Ephesians 4:32 says, “Be kind to one another, tenderhearted, forgiving one another, as God in Christ forgave you.”

You do not want to marry someone who doesn’t acknowledge where they fall short and won’t ask for forgiveness. You also don’t want to marry someone who is slow or unwilling to grant you forgiveness when you fall short.

3. Do I know that my significant other must be my second love?

When Kristen and I were single and living in Atlanta, we both attended a singles ministry at our church led by Louie Giglio. One night, Louie shared how he and his wife Shellie joked about being each other’s second love. I remember being so confused that even though they were married that they loved someone more than each other!

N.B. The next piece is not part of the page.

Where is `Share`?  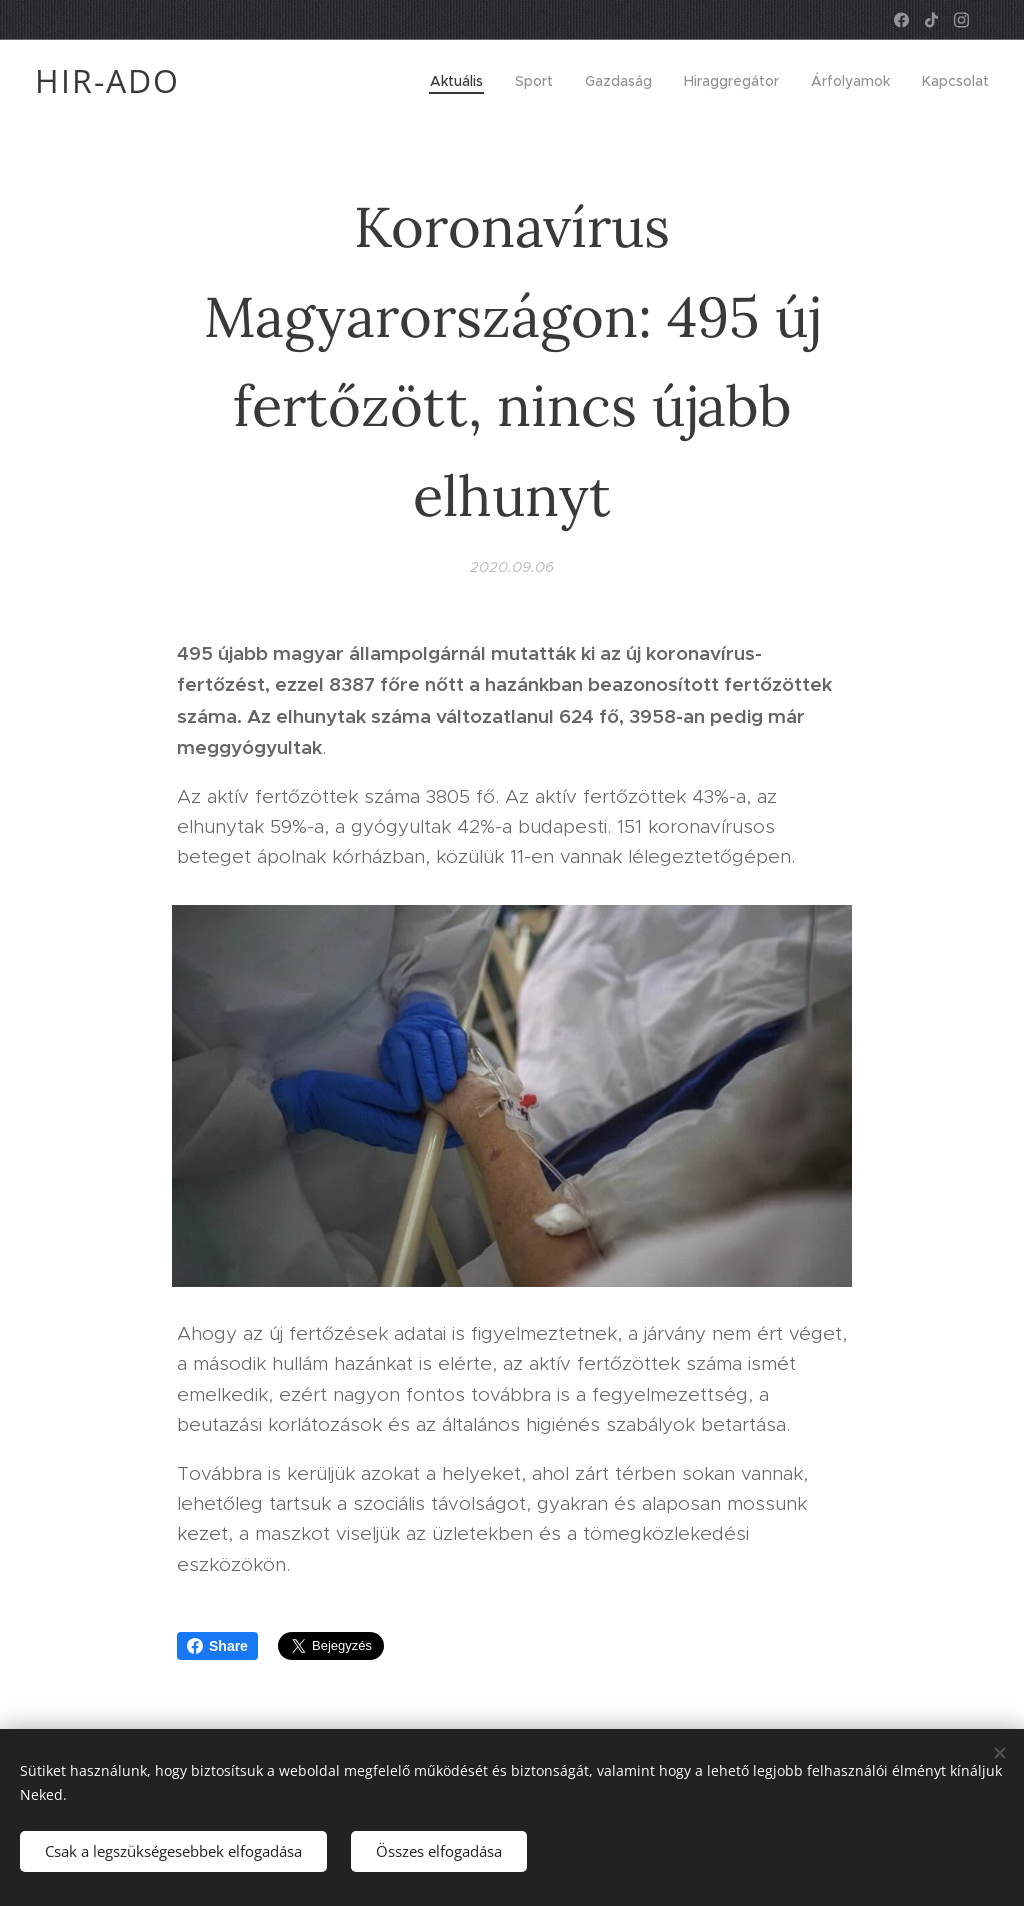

It all made sense when they reminded us that our first and greatest love should be Jesus. 

Matthew 22:37-38 says, “You shall love the Lord your God with all your heart and with all your soul and with all your mind. This is the great and first commandment.”

In other words, our love for Jesus should be so strong, that all other relationships pale in comparison. In addition, our love for others will flow out of our love for The Lord. Jesus reminds us in Revelation 2:4 that we have to remember who our first love is, and live accordingly out of that love.

There are many other questions to ask before you say I do (and many more to continue to ask after you say I do). But before you pick out a cake, wedding venue and photography package, make sure you consider these three vital questions. 

Your Turn:

Time to assess how you’re doing as a premarried or married couple:

  1. Are you in community and open to the input of others? Do you value and make time for community and friendships?
  2. Do you understand the significance of forgiveness? If not, read Matthew 18:21-35 and the parable of the unmerciful servant. Forgiveness is not an easy thing, but a right understanding of forgiveness is crucial in marriage.
  3. Who’s your first love? Anyone outside of the Lord is second best.
  4. What are some other important questions to ask before you say I do?